Because of this, carbohydrates from whole grain flour (any flour, for that matter) are much more readily absorbed in the intestine and increase blood glucose levels relatively quickly, again increasing the risk for insulin resistance, diabetes II, and ultimately heart disease.
A true whole grain is a grain that… well… is still whole!
If you suffer from tiredness, mood swings or cravings for carbohydrates, it is possible that your blood sugar is not where it should be. Buy yourself a glucose monitor and find out what is really going on with your blood sugar levels.
Switch processed whole grains with unprocessed whole grains
Processed foods are bad for many reasons and whole grain products are no exception. And most processed whole grain products contain flour, which as stated above should not even be considered a whole grain.
Eat fewer grains in general
There is absolutely no reason to include grains in every single meal. There are many people that simply eat way too many grains, whole wheat, or not.

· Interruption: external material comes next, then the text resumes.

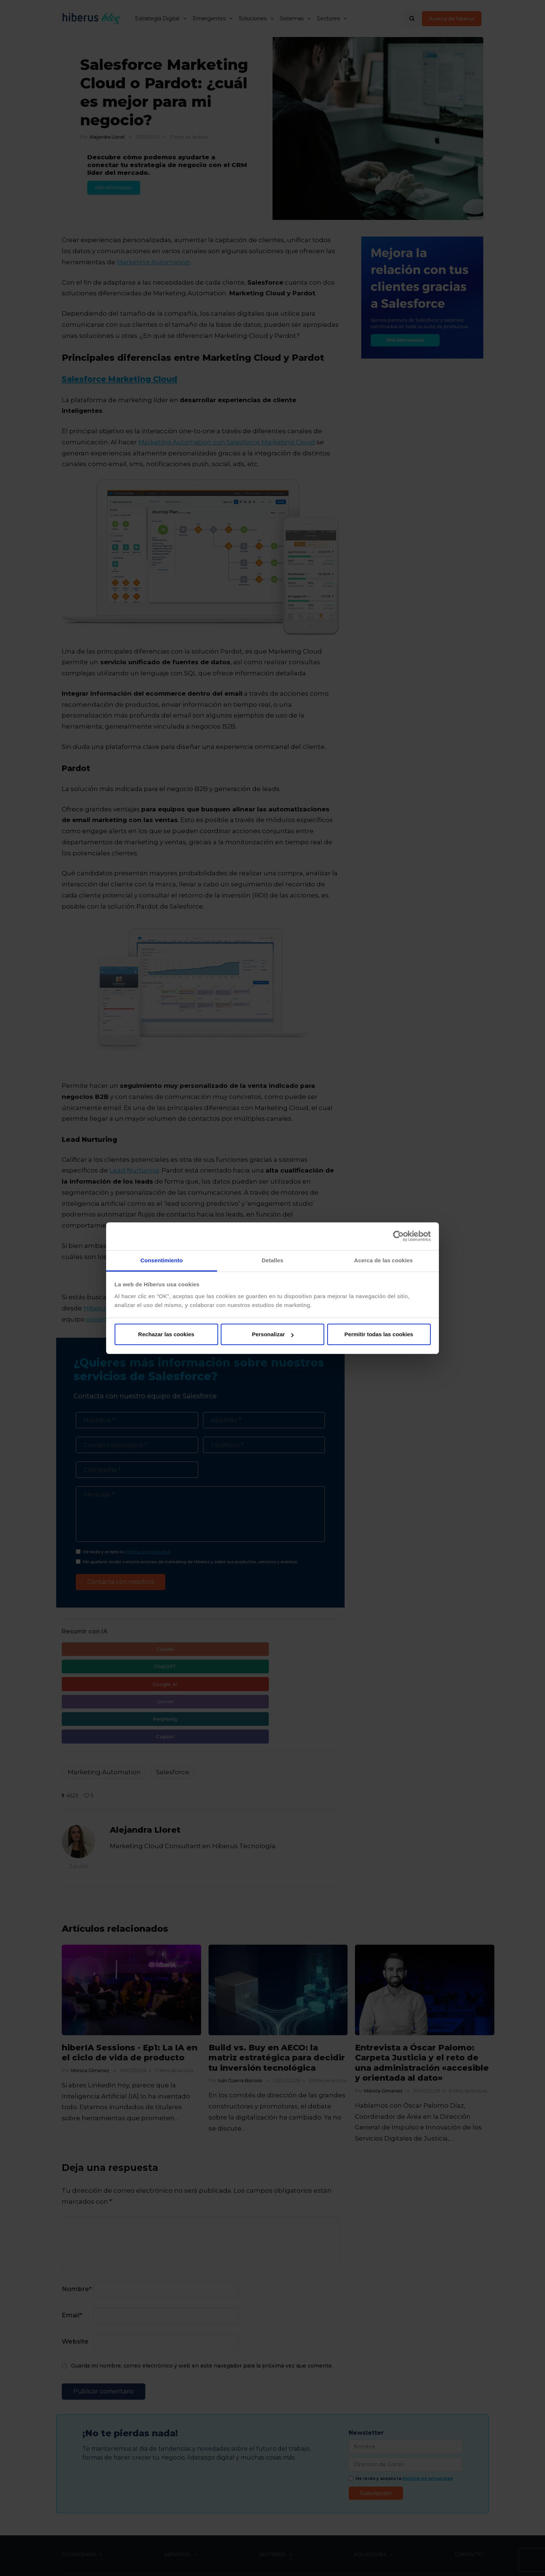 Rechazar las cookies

Too many carbohydrates at one time, and your blood sugar and overall health will likely suffer. Also, if dinner consists of a big bowl of pasta, there is little room for other nutritious foods such as vegetables.
A balance is key to many things, diet is no exception. And the balance might not lie where you think.
Everybody is different. Know yourself!
It is difficult to make recommendations about how much, how often, and what kind of whole grains people should eat.
The truth is that everybody is different. Some people have better blood sugar control than others (genetics/lifestyle) and can enjoy more whole grains without adverse effects.
There are also other biochemical differences that make some people react adversely to certain grains (food in general). It is important that you monitor your own health and learn what is best for your body.
not just gluten allergies
A lot of people are sensitive to wheat and gluten in general. While the symptoms are not as severe as with people that suffer from celiac disease, they can include among others acne, tiredness and IBS. The best way to find out if you are sensitive to it, is to cut it out completely for a couple of weeks and see if any symptoms improve.
To sum things up
Whole grains can definitely have a place in a healthy diet. While whole grains are certainly healthier than their white counterparts, try to eat them in their least processed form and as part of a balanced meal in controlled portions.